Dès l’instant de leur éclosion, ils seraient aussi meurtriers que leur mère. Leur corps aurait la dimension d’un poing d’homme. Avec leurs pattes de trente centimètres, ils pourraient faire des bonds de deux mètres. Leurs petits crochets à venin seraient aussi venimeux que ceux de leur mère. Tout comme l’horrible monstre gris qui les avait engendrés, ils manifesteraient une haine démente des autres formes de vie.

Abandonnant tout autre projet, Burl repartit vers sa tribu. Il apportait des nouvelles qui présentaient l’avantage de le rendre à nouveau indispensable. Cependant, il aurait mille fois préféré échanger ce plaisir contre l’absence de la tarentule. La vallée n’était plus un paradis : la tribu devait s’enfuir ou périr.

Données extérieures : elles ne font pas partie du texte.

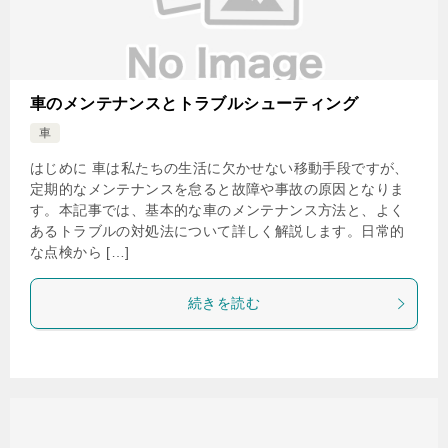
車のメンテナンスとトラブルシューティング
車
はじめに 車は私たちの生活に欠かせない移動手段ですが、
定期的なメンテナンスを怠ると故障や事故の原因となりま
す。本記事では、基本的な車のメンテナンス方法と、よく
あるトラブルの対処法について詳しく解説します。日常的
な点検から […]
続きを読む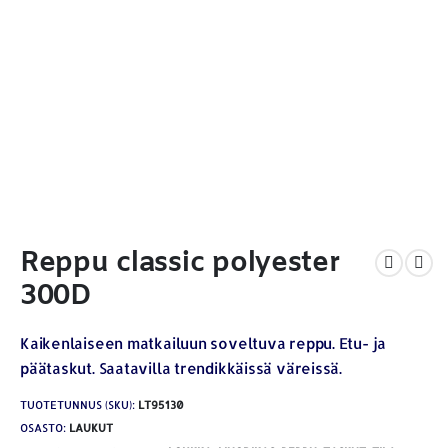
Reppu classic polyester
300D
Kaikenlaiseen matkailuun soveltuva reppu. Etu- ja
päätaskut. Saatavilla trendikkäissä väreissä.
TUOTETUNNUS (SKU):
LT95130
OSASTO:
LAUKUT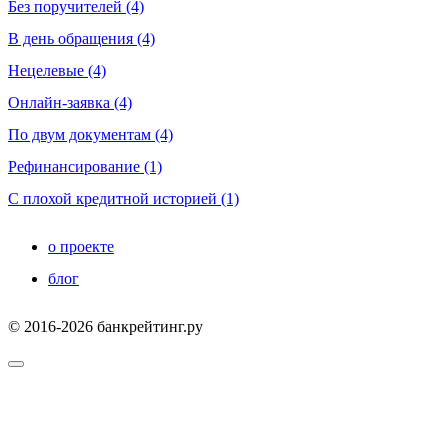
Без поручителей (4)
В день обращения (4)
Нецелевые (4)
Онлайн-заявка (4)
По двум документам (4)
Рефинансирование (1)
С плохой кредитной историей (1)
о проекте
блог
© 2016-2026 банкрейтинг.ру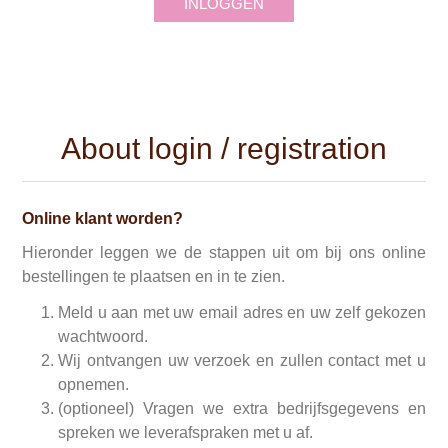
INLOGGEN
About login / registration
Online klant worden?
Hieronder leggen we de stappen uit om bij ons online
bestellingen te plaatsen en in te zien.
Meld u aan met uw email adres en uw zelf gekozen
wachtwoord.
Wij ontvangen uw verzoek en zullen contact met u
opnemen.
(optioneel) Vragen we extra bedrijfsgegevens en
spreken we leverafspraken met u af.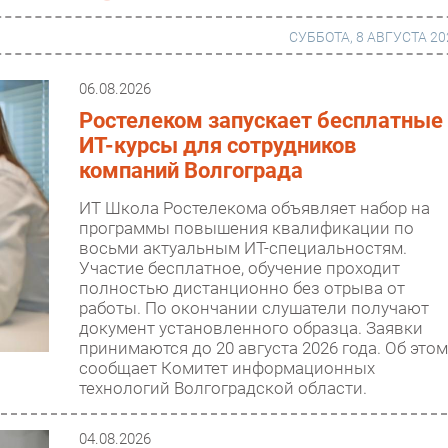
СУББОТА, 8 АВГУСТА 20
06.08.2026
Ростелеком запускает бесплатные
г
Финансы
ИТ-курсы для сотрудников
 сети
Web
компаний Волгограда
ание
Безопасность
ИТ Школа Ростелекома объявляет набор на
программы повышения квалификации по
Инновации
восьми актуальным ИТ-специальностям.
Участие бесплатное, обучение проходит
ng
CIO/Управление ИТ
полностью дистанционно без отрыва от
Гаджеты
работы. По окончании слушатели получают
документ установленного образца. Заявки
вание
Здоровье
принимаются до 20 августа 2026 года. Об это
сообщает Комитет информационных
технологий Волгоградской области.
04.08.2026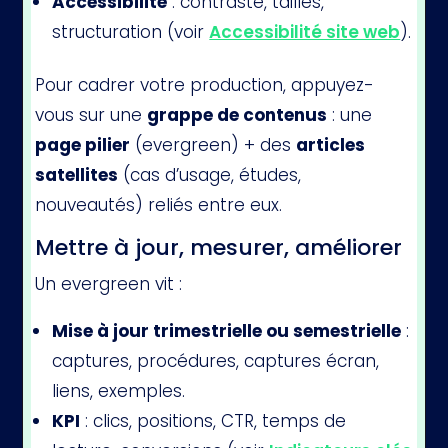
Accessibilité
: contraste, tailles,
structuration (voir
Accessibilité site web
).
Pour cadrer votre production, appuyez-
vous sur une
grappe de contenus
: une
page pilier
(evergreen) + des
articles
satellites
(cas d’usage, études,
nouveautés) reliés entre eux.
Mettre à jour, mesurer, améliorer
Un evergreen vit :
Mise à jour trimestrielle ou semestrielle
:
captures, procédures, captures écran,
liens, exemples.
KPI
: clics, positions, CTR, temps de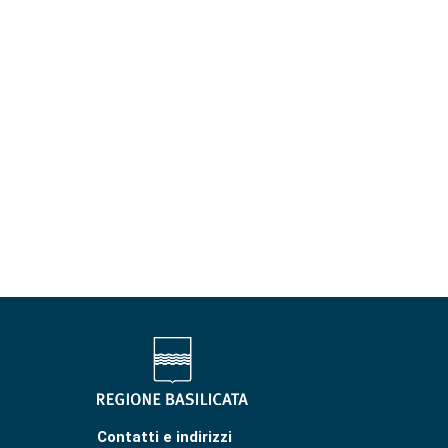
Contatti e indirizzi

Burl avertit ses compagnons de l’arrivée de la tarentule. Ils l’écoutèrent en écarquillant les yeux. Mais ils ne comprirent pas du tout le danger. Un péril éloigné ne représentait rien pour eux. Lorsque Burl leur intima avec insistance l’ordre de le suivre pour recommencer un nouveau voyage, ils inclinèrent la tête d’un air gêné, mais ils se glissèrent dehors. Burl ne réussit pas à rassembler la tribu. Il y en avait toujours qui se cachaient et qu’il fallait chercher. Pendant ce temps, ceux qu’il avait réunis disparaissaient avant son retour.

On vécut dans la vallée des jours de grande lumière et de meurtre, des nuits de pluie lente et de mort. Sous le banc des nuages, les grands insectes commettaient des atrocités les uns envers les autres, puis se repaissaient benoîtement de leurs victimes. Des parents prévoyants paralysaient d’autres insectes qu’ils laissaient en vie et sans défense pour servir de nourriture à leurs petits. Les humains étaient indifférents à ces choses. Ils étaient inquiets. Mais, comme il est naturel aux hommes, ils ne voulaient pas croire au pire avant que le pire ne survienne.

Quinze jours après l’installation de la tribu dans la vallée, l’événement tant redouté se produisit.

La première lueur grise de l’aube trouva le groupe des humains tremblant de terreur. Les œufs du monstre gris étaient éclos. La vallée semblait grouiller de petits démons qui tuaient sans relâche, même lorsqu’ils ne pouvaient pas se nourrir de leurs victimes. Lorsque deux d’entre eux se rencontraient, ils se battaient avec fureur et le vainqueur dévorait le vaincu. Ils étaient trop petits et trop rapides pour qu’on puisse les combattre avec des lances ou des massues.